Prompt: In the data below, find each line that contains the word "Karnaval" and copy it.

(Beginning of Dataset excerpts)

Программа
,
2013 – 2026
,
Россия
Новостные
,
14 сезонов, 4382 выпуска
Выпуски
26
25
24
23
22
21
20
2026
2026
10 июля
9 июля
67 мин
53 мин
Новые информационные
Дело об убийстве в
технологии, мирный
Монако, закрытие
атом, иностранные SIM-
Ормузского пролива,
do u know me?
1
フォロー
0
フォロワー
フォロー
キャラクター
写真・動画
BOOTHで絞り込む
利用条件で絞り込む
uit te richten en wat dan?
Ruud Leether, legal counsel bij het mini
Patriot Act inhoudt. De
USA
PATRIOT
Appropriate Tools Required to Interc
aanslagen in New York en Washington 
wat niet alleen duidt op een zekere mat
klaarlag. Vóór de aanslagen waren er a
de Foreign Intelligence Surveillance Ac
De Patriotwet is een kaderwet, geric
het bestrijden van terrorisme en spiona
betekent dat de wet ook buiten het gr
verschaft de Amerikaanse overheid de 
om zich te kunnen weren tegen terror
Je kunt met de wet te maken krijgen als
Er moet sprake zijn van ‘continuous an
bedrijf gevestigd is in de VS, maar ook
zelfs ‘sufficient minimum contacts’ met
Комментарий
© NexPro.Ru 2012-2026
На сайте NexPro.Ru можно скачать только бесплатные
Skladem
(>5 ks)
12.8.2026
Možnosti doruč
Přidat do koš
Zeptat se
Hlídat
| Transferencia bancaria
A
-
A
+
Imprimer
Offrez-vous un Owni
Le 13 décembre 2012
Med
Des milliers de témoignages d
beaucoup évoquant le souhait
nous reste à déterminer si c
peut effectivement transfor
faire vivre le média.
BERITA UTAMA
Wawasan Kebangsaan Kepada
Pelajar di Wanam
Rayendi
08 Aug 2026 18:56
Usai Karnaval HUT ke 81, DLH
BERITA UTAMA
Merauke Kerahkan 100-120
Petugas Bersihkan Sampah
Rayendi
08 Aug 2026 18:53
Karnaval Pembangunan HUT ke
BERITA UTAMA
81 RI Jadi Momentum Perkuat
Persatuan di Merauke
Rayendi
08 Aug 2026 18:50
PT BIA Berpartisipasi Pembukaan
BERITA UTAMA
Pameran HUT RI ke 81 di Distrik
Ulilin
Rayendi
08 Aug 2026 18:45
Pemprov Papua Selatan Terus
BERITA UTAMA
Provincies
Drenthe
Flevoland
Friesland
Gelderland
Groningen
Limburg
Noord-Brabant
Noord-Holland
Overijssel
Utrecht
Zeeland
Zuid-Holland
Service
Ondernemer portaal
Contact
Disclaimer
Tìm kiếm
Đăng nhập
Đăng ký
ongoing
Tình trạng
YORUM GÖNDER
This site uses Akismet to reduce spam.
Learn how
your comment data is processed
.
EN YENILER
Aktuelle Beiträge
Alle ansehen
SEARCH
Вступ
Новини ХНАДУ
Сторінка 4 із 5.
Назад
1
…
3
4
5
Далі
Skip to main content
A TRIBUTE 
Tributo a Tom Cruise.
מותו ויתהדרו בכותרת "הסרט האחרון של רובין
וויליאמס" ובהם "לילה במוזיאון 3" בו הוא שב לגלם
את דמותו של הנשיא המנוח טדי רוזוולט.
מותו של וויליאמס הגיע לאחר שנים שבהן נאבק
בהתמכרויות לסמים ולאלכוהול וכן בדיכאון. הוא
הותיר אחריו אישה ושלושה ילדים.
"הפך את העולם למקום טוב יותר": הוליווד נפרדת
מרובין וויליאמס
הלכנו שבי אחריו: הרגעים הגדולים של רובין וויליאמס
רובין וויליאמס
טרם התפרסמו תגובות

(End of Dataset excerpts)
(Beginning of Dataset excerpts)

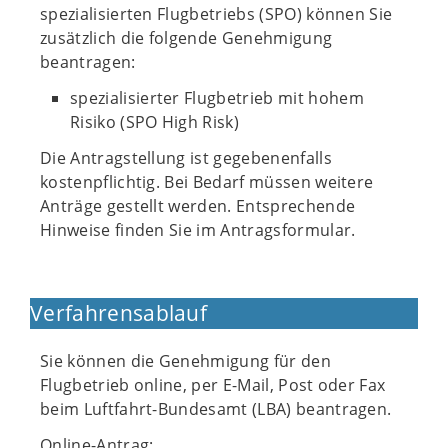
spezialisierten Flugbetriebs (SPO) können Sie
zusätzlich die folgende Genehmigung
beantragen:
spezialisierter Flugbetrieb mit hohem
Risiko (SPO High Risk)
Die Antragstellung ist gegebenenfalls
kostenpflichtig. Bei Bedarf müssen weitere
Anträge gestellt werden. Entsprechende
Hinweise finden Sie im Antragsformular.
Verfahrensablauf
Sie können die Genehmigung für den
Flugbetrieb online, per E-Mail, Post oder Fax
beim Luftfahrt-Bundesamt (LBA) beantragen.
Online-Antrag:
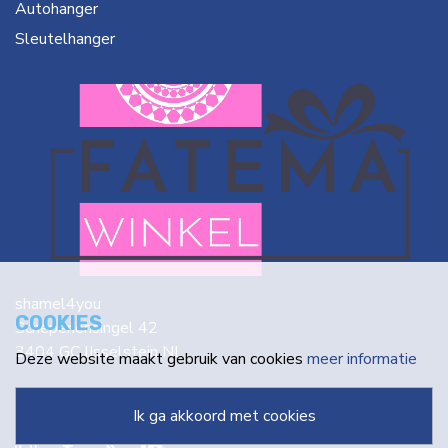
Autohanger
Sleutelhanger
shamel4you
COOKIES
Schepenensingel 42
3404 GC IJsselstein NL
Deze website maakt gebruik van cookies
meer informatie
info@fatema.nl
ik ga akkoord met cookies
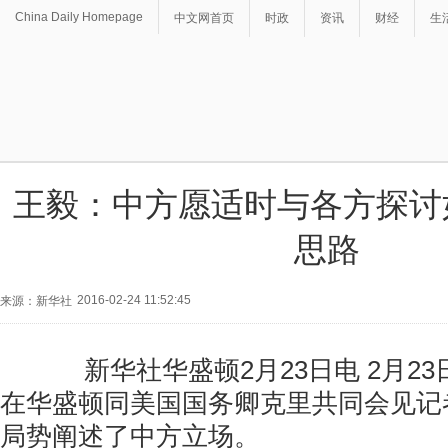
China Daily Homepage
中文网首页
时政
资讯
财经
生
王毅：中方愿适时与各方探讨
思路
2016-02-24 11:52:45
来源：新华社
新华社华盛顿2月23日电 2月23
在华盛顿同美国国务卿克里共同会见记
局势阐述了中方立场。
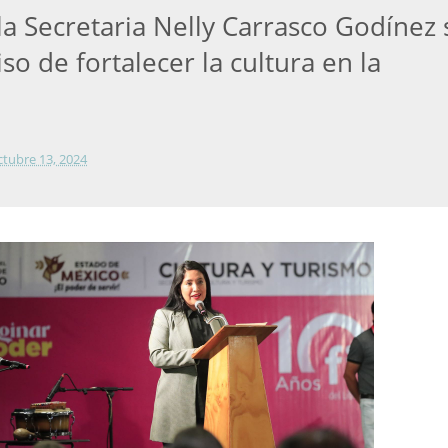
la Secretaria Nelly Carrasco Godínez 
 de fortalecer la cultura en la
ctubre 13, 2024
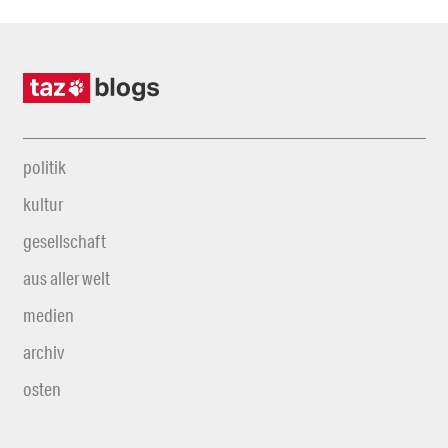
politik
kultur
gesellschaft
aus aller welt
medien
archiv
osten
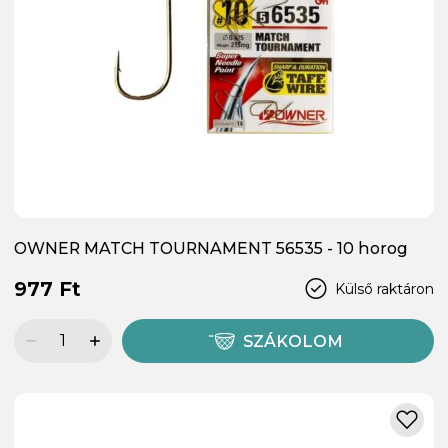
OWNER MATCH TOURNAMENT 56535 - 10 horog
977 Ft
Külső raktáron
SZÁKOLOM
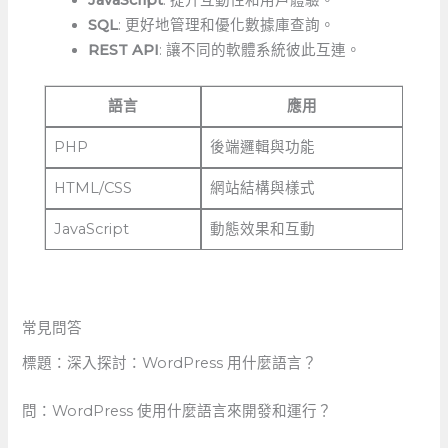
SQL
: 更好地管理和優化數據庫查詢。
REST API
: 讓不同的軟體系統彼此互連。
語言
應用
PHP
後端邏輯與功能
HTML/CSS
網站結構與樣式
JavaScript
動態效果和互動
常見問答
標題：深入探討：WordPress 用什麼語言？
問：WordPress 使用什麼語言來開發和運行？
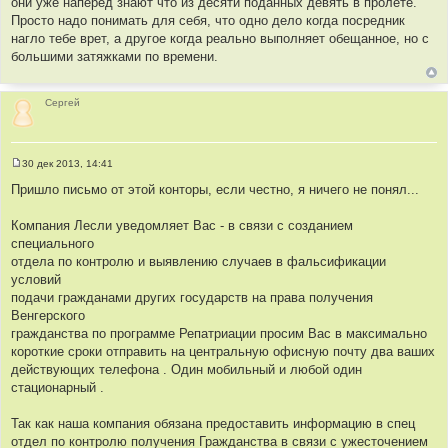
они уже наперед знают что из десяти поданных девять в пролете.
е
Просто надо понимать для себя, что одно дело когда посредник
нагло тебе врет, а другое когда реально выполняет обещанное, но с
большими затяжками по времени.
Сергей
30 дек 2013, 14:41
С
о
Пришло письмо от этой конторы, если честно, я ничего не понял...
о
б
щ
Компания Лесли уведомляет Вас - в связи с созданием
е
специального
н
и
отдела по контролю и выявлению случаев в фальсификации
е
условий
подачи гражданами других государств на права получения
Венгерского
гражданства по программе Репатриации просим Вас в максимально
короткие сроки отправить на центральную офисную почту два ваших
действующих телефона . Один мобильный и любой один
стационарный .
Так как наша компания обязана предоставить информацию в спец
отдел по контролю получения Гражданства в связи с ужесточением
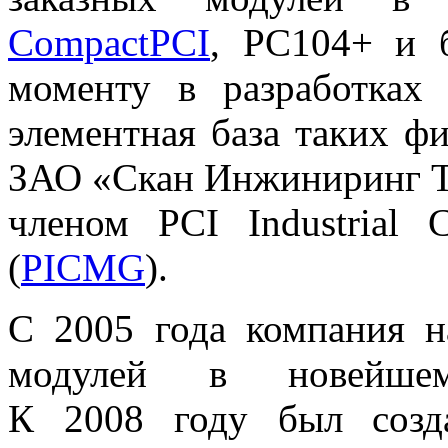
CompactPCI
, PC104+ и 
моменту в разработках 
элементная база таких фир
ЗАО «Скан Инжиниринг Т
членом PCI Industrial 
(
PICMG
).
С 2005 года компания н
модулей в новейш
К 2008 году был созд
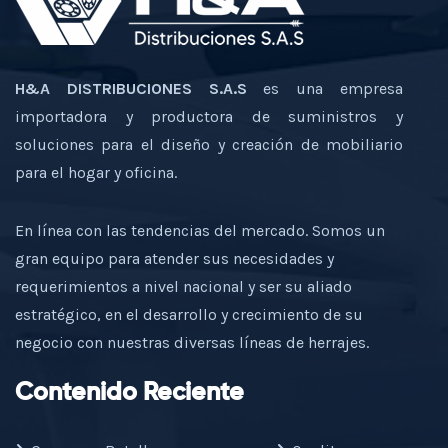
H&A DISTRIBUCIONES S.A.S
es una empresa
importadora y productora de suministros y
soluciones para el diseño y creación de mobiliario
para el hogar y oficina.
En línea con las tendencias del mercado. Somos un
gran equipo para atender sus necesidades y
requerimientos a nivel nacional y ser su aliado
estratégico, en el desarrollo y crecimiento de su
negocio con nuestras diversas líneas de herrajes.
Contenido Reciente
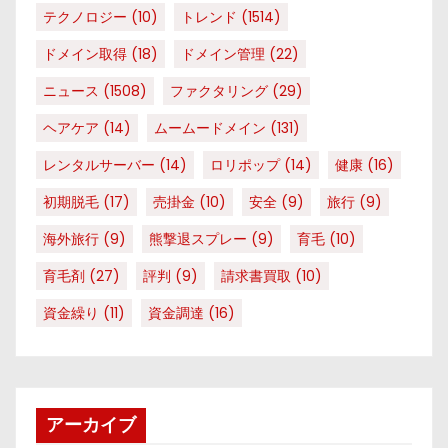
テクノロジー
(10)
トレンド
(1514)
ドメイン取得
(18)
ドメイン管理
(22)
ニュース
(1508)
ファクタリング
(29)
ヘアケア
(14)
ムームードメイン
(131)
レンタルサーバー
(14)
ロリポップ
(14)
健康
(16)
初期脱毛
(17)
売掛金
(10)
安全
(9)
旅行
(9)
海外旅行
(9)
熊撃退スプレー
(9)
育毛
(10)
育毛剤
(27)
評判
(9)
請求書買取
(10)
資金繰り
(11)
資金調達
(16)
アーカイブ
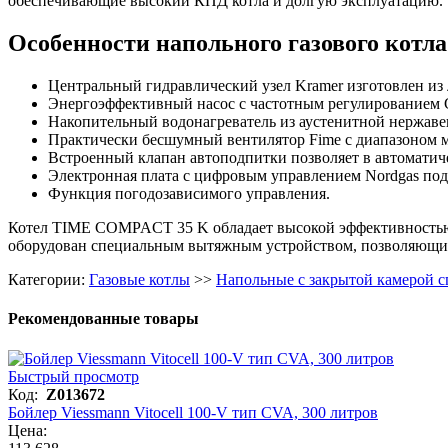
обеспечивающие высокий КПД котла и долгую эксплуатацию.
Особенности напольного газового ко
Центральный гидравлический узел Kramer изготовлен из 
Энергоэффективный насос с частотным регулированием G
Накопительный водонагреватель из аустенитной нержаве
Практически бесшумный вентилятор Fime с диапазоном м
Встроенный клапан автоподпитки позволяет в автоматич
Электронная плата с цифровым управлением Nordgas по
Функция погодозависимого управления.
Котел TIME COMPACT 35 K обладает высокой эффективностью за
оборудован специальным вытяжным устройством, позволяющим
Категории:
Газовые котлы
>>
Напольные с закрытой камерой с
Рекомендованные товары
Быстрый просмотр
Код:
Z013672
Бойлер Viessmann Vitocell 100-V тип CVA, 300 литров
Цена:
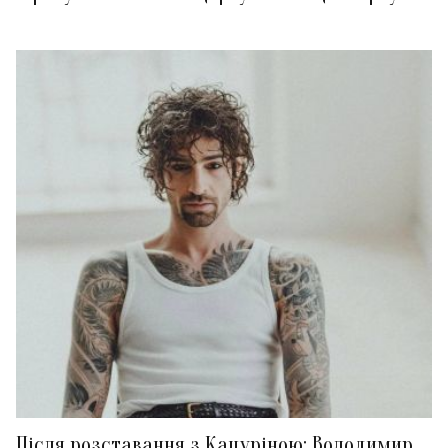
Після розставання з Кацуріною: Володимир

(End of Dataset excerpts)
(Beginning of Dataset excerpts)

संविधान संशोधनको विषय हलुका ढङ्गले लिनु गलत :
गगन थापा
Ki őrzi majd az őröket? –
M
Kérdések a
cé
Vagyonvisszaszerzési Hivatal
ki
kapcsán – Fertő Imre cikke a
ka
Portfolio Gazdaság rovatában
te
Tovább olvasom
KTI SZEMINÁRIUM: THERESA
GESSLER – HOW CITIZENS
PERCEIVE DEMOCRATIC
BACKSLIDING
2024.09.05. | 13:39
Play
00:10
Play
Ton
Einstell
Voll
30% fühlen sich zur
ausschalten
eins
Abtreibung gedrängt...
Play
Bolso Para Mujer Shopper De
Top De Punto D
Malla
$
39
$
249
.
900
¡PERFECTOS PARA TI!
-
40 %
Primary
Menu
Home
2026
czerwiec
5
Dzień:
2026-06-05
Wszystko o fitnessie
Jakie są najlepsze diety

(End of Dataset excerpts)

Task solution:
Usai Karnaval HUT ke 81, DLH
Karnaval Pembangunan HUT ke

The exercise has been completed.